TASK DIRECTIONS: Reprint every line of the data, keeping each character intact.
+---+
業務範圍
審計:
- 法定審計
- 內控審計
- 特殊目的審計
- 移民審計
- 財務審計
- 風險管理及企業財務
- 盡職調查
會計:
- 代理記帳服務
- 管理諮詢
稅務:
+---+
EXPECTED ANSWER:
業務範圍
審計:
- 法定審計
- 內控審計
- 特殊目的審計
- 移民審計
- 財務審計
- 風險管理及企業財務
- 盡職調查
會計:
- 代理記帳服務
- 管理諮詢
稅務:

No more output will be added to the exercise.